RECORDS SHOWN:
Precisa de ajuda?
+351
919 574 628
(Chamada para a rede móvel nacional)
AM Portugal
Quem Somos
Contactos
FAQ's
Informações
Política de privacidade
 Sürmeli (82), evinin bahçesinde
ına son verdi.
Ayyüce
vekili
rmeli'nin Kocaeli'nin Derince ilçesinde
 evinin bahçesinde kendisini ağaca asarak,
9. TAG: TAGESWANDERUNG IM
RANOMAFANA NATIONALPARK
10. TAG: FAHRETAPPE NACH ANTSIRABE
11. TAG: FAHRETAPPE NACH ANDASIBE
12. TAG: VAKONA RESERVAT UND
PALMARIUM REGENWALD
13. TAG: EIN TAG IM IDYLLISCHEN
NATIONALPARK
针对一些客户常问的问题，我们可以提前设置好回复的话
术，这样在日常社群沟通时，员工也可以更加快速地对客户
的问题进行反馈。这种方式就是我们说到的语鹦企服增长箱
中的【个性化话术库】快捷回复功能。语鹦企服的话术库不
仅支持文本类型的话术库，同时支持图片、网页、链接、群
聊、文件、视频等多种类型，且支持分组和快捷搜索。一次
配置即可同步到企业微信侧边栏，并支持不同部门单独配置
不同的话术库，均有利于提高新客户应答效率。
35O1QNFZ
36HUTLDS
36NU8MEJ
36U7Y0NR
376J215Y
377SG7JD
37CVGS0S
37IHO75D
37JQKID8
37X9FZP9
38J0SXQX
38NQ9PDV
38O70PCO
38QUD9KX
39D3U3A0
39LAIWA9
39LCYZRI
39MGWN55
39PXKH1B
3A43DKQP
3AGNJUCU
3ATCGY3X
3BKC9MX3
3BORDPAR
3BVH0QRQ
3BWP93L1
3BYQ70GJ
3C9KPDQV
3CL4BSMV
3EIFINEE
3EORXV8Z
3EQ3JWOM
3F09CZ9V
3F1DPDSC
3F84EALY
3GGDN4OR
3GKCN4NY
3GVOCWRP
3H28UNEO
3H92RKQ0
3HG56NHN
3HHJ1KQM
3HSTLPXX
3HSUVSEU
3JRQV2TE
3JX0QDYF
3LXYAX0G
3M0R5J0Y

WHAT TO WORK ON: Repeat every record, exactly as written.

OUTPUT OF THE EXERCISE:
Precisa de ajuda?
+351
919 574 628
(Chamada para a rede móvel nacional)
AM Portugal
Quem Somos
Contactos
FAQ's
Informações
Política de privacidade
 Sürmeli (82), evinin bahçesinde
ına son verdi.
Ayyüce
vekili
rmeli'nin Kocaeli'nin Derince ilçesinde
 evinin bahçesinde kendisini ağaca asarak,
9. TAG: TAGESWANDERUNG IM
RANOMAFANA NATIONALPARK
10. TAG: FAHRETAPPE NACH ANTSIRABE
11. TAG: FAHRETAPPE NACH ANDASIBE
12. TAG: VAKONA RESERVAT UND
PALMARIUM REGENWALD
13. TAG: EIN TAG IM IDYLLISCHEN
NATIONALPARK
针对一些客户常问的问题，我们可以提前设置好回复的话
术，这样在日常社群沟通时，员工也可以更加快速地对客户
的问题进行反馈。这种方式就是我们说到的语鹦企服增长箱
中的【个性化话术库】快捷回复功能。语鹦企服的话术库不
仅支持文本类型的话术库，同时支持图片、网页、链接、群
聊、文件、视频等多种类型，且支持分组和快捷搜索。一次
配置即可同步到企业微信侧边栏，并支持不同部门单独配置
不同的话术库，均有利于提高新客户应答效率。
35O1QNFZ
36HUTLDS
36NU8MEJ
36U7Y0NR
376J215Y
377SG7JD
37CVGS0S
37IHO75D
37JQKID8
37X9FZP9
38J0SXQX
38NQ9PDV
38O70PCO
38QUD9KX
39D3U3A0
39LAIWA9
39LCYZRI
39MGWN55
39PXKH1B
3A43DKQP
3AGNJUCU
3ATCGY3X
3BKC9MX3
3BORDPAR
3BVH0QRQ
3BWP93L1
3BYQ70GJ
3C9KPDQV
3CL4BSMV
3EIFINEE
3EORXV8Z
3EQ3JWOM
3F09CZ9V
3F1DPDSC
3F84EALY
3GGDN4OR
3GKCN4NY
3GVOCWRP
3H28UNEO
3H92RKQ0
3HG56NHN
3HHJ1KQM
3HSTLPXX
3HSUVSEU
3JRQV2TE
3JX0QDYF
3LXYAX0G
3M0R5J0Y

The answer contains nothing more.